**Required work**
Everything in the entries except the pictures must be duplicated exactly.

**The data**
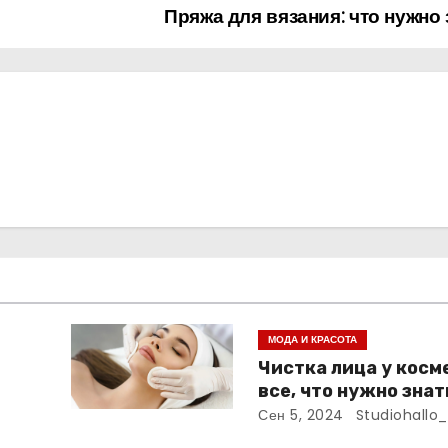
Пряжа для вязания: что нужно
МОДА И КРАСОТА
Чистка лица у косм
все, что нужно знат
Сен 5, 2024
Studiohallo_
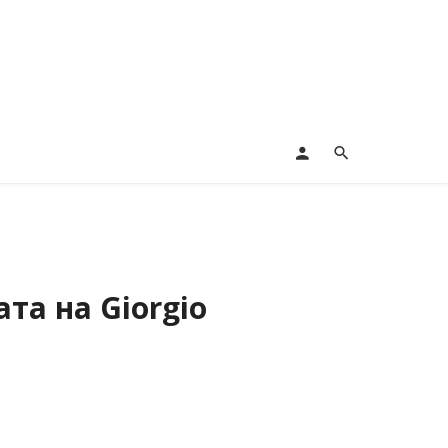
та на Giorgio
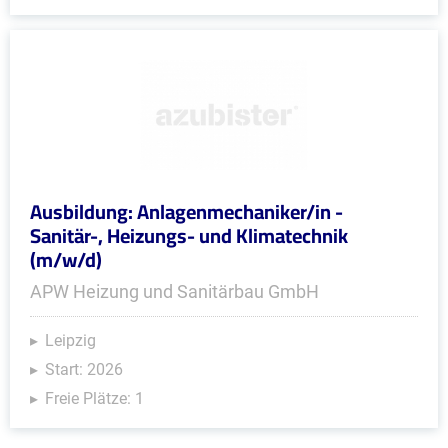
Ausbildung: Anlagenmechaniker/in -
Sanitär-, Heizungs- und Klimatechnik
(m/w/d)
APW Heizung und Sanitärbau GmbH
Leipzig
Start: 2026
Freie Plätze: 1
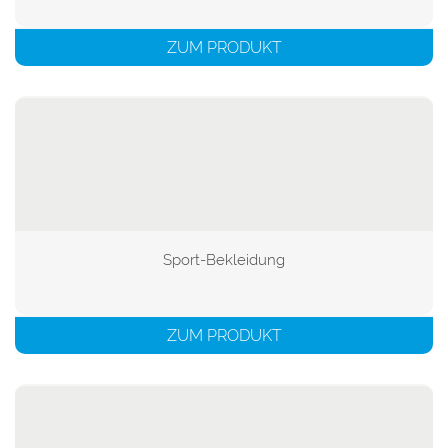
ZUM PRODUKT
Sport-Bekleidung

ZUM PRODUKT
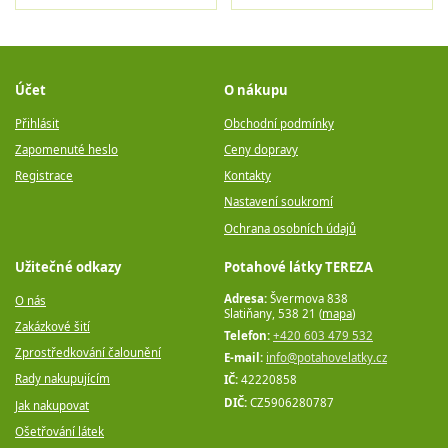
Účet
O nákupu
Přihlásit
Obchodní podmínky
Zapomenuté heslo
Ceny dopravy
Registrace
Kontakty
Nastavení soukromí
Ochrana osobních údajů
Užitečné odkazy
Potahové látky TEREZA
Adresa:
Švermova 838
O nás
Slatiňany, 538 21 (
mapa
)
Zakázkové šití
Telefon:
+420 603 479 532
Zprostředkování čalounění
E-mail:
info@potahovelatky.cz
Rady nakupujícím
IČ:
42220858
DIČ:
CZ5906280787
Jak nakupovat
Ošetřování látek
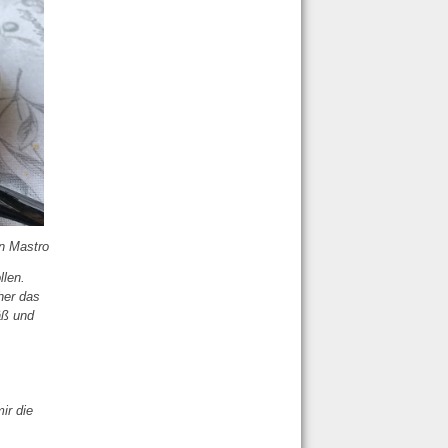
n Mastro
llen.
her das
äß und
ir die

**Answer**
Пряжа для вязания: что нужно
МОДА И КРАСОТА
Чистка лица у косм
все, что нужно знат
Сен 5, 2024
Studiohallo_
та на Giorgio
Ausbildung: Anlagenmechaniker/in -
Sanitär-, Heizungs- und Klimatechnik
(m/w/d)
APW Heizung und Sanitärbau GmbH
Leipzig
Start: 2026
Freie Plätze: 1
ZUM PRODUKT
Sport-Bekleidung

ZUM PRODUKT
Účet
O nákupu
Přihlásit
Obchodní podmínky
Zapomenuté heslo
Ceny dopravy
Registrace
Kontakty
Nastavení soukromí
Ochrana osobních údajů
Užitečné odkazy
Potahové látky TEREZA
Adresa:
Švermova 838
O nás
Slatiňany, 538 21 (
mapa
)
Zakázkové šití
Telefon:
+420 603 479 532
Zprostředkování čalounění
E-mail:
info@potahovelatky.cz
Rady nakupujícím
IČ:
42220858
DIČ:
CZ5906280787
Jak nakupovat
Ošetřování látek
n Mastro
llen.
her das
äß und
ir die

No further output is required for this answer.